Fusion der Krankenhausgesellschaften im Erzgebirgskreis: aber mit Tarifvertrag!

Am Donnerstag, den 15. April 2021, wird im Betriebsausschuss des Kreistages des Erzgebirgskreises eine Vorlage abgestimmt, die die Fusion der Krankenhausgesellschaften Erzgebirgsklinikum Annaberg (EKA), Klinikum Mittleres Erzgebirge (KME, Häuser Olbernhau und Zschopau) und Kreiskrankenhaus Stollberg (KKH) zur Erzgebirgsklinikum gGmbH auf den Weg bringen soll. Die SPD-Fraktion steht der Verschmelzung offen gegenüber.

Die wesentlichen Standorte sollen erhalten bleiben, somit sind die medizinische Versorgung für die Bevölkerung und Arbeitsplätze für das medizinische und nicht-medizinische Personal im ländlichen Raum weiter gesichert. Ziel ist die „Schaffung zukunftsorientierter Strukturen für die Krankenhausgesellschaften des Erzgebirgskreises und deren Beteiligungsgesellschaften“. Wir halten das für geboten und unterstützen es.

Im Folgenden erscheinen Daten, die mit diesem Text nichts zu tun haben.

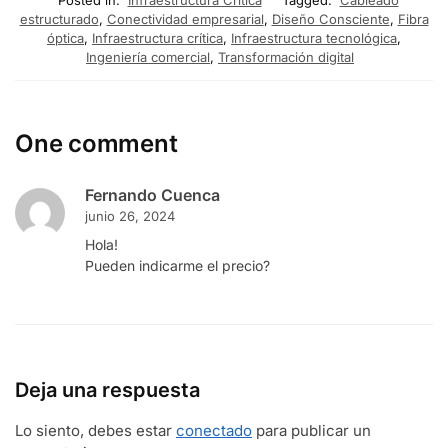
Posted in:
Infraestructura Crítica
Tagged:
Cableado
estructurado
,
Conectividad empresarial
,
Diseño Consciente
,
Fibra
óptica
,
Infraestructura crítica
,
Infraestructura tecnológica
,
Ingeniería comercial
,
Transformación digital
One comment
Fernando Cuenca
junio 26, 2024
Hola!
Pueden indicarme el precio?
Deja una respuesta
Lo siento, debes estar
conectado
para publicar un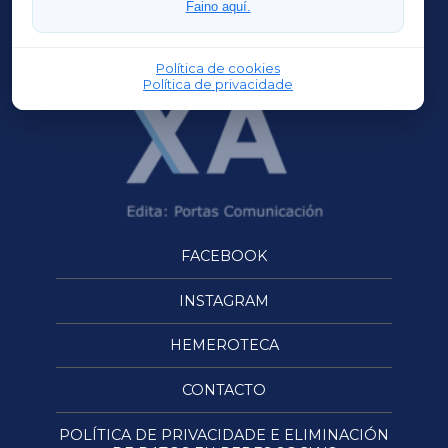
Faino aquí.
OURENSEXA
Política de cookies
Política de privacidade
FACEBOOK
INSTAGRAM
HEMEROTECA
CONTACTO
POLÍTICA DE PRIVACIDADE E ELIMINACIÓN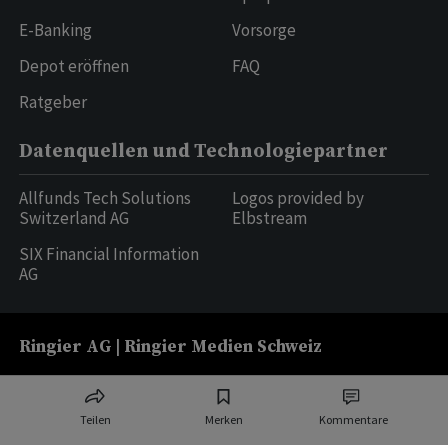
E-Banking
Vorsorge
Depot eröffnen
FAQ
Ratgeber
Datenquellen und Technologiepartner
Allfunds Tech Solutions
Logos provided by
Switzerland AG
Elbstream
SIX Financial Information
AG
Ringier AG | Ringier Medien Schweiz
16
weitere Publikationen
Teilen
Merken
Kommentare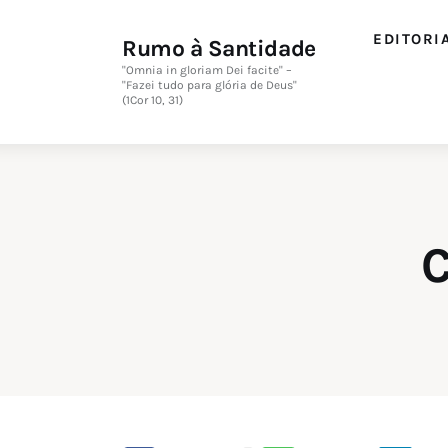
Editorial
EDITORI
Rumo à Santidade
Orações
"Omnia in gloriam Dei facite" –
"Fazei tudo para glória de Deus"
(1Cor 10, 31)
Missa
Instruções
Espiritualidade
C
Catolicismo
Sobre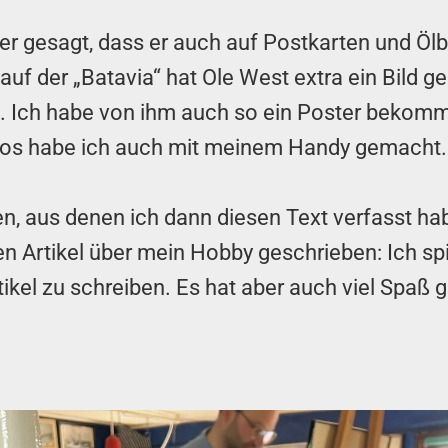
ber gesagt, dass er auch auf Postkarten und Ölbi
uf der „Batavia“ hat Ole West extra ein Bild g
“. Ich habe von ihm auch so ein Poster bekomm
otos habe ich auch mit meinem Handy gemacht
en, aus denen ich dann diesen Text verfasst ha
Artikel über mein Hobby geschrieben: Ich spi
tikel zu schreiben. Es hat aber auch viel Spaß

In der Vorlage heißt es allerdings auch: „Mit der Anwendung des Tarifvertrages öffentlicher Dienst (TVöD) nach VKA in der gesamten Erzgebirgsklinikum gGmbH ist eine wirtschaftliche Betriebsführung (…) nicht gewährleistet.“

Dies und die nachfolgende Begründung können wir nicht nachvollziehen. Tariflosigkeit ist mit der SPD nicht zu machen. Denn der Tarifvertrag öffentlicher Dienst (TVöD) gewährt das Mindestmaß an Ost-West-Gerechtigkeit und an Entlastung für Arbeitnehmerinnen und Arbeitnehmer.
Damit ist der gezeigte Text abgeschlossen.